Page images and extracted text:
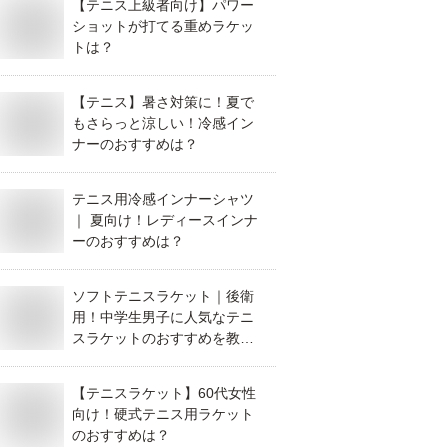
【テニス上級者向け】パワー
ショットが打てる重めラケッ
トは？
【テニス】暑さ対策に！夏で
もさらっと涼しい！冷感イン
ナーのおすすめは？
テニス用冷感インナーシャツ
｜ 夏向け！レディースインナ
ーのおすすめは？
ソフトテニスラケット｜後衛
用！中学生男子に人気なテニ
スラケットのおすすめを教え
て！
【テニスラケット】60代女性
向け！硬式テニス用ラケット
のおすすめは？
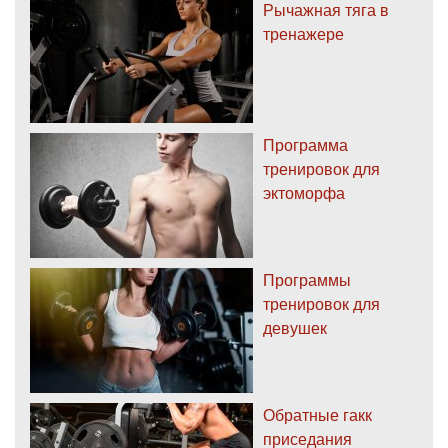
Рычажная тяга в
тренажере
Программа
тренировок для
эктоморфа
Программы
тренировок для
девушек
Обратные гакк
приседания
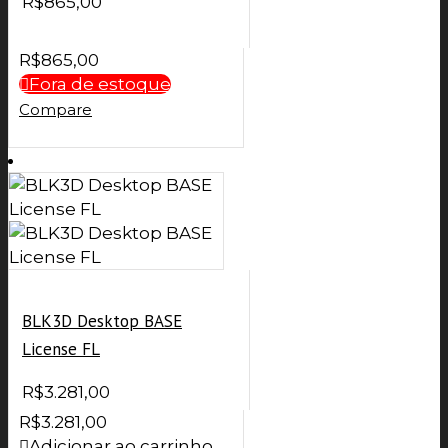
R$
865,00
R$
865,00
Fora de estoque
Compare
BLK3D Desktop BASE
License FL
R$
3.281,00
R$
3.281,00
Adicionar ao carrinho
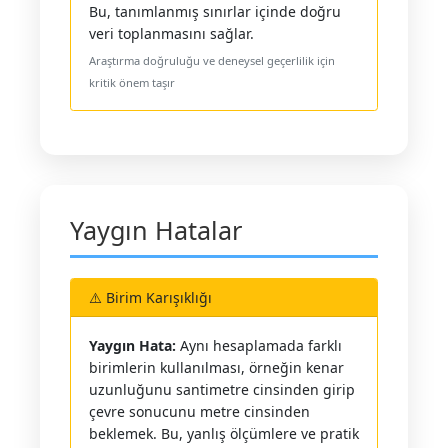
Bu, tanımlanmış sınırlar içinde doğru
veri toplanmasını sağlar.
Araştırma doğruluğu ve deneysel geçerlilik için
kritik önem taşır
Yaygın Hatalar
⚠️ Birim Karışıklığı
Yaygın Hata:
Aynı hesaplamada farklı
birimlerin kullanılması, örneğin kenar
uzunluğunu santimetre cinsinden girip
çevre sonucunu metre cinsinden
beklemek. Bu, yanlış ölçümlere ve pratik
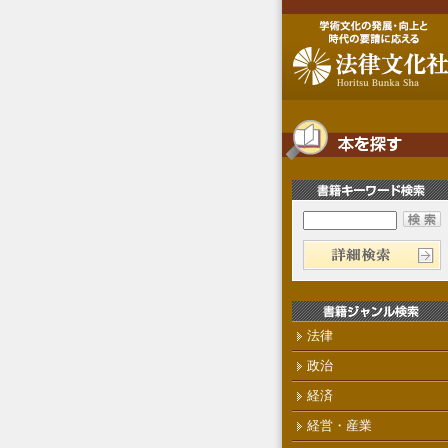
法律
政治
経済
経営・産業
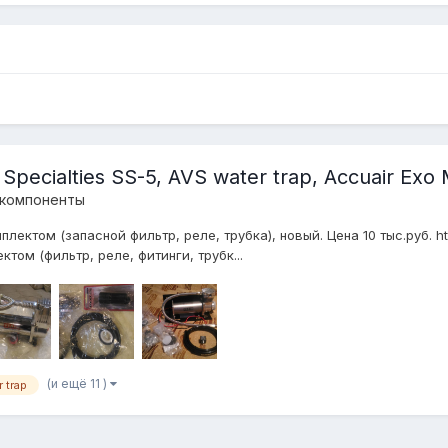
Specialties SS-5, AVS water trap, Accuair Exo
 компоненты
лектом (запасной фильтр, реле, трубка), новый. Цена 10 тыс.руб. ht
ом (фильтр, реле, фитинги, трубк...
(и ещё 11 )
 trap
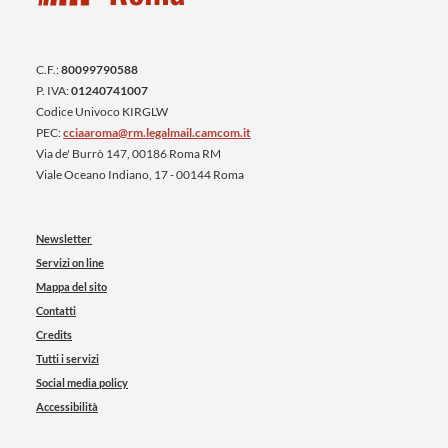
C.F.:
80099790588
P. IVA:
01240741007
Codice Univoco KIRGLW
PEC:
cciaaroma@rm.legalmail.camcom.it
Via de' Burrò 147, 00186 Roma RM
Viale Oceano Indiano, 17 - 00144 Roma
Newsletter
Servizi on line
Mappa del sito
Contatti
Credits
Tutti i servizi
Social media policy
Accessibilità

*Task details*: From the entries above, copy each line that holds "реле".

*Reply*:
лектом (запасной фильтр, реле, трубка), новый. Цена 10 тыс.руб. ht
ом (фильтр, реле, фитинги, трубк...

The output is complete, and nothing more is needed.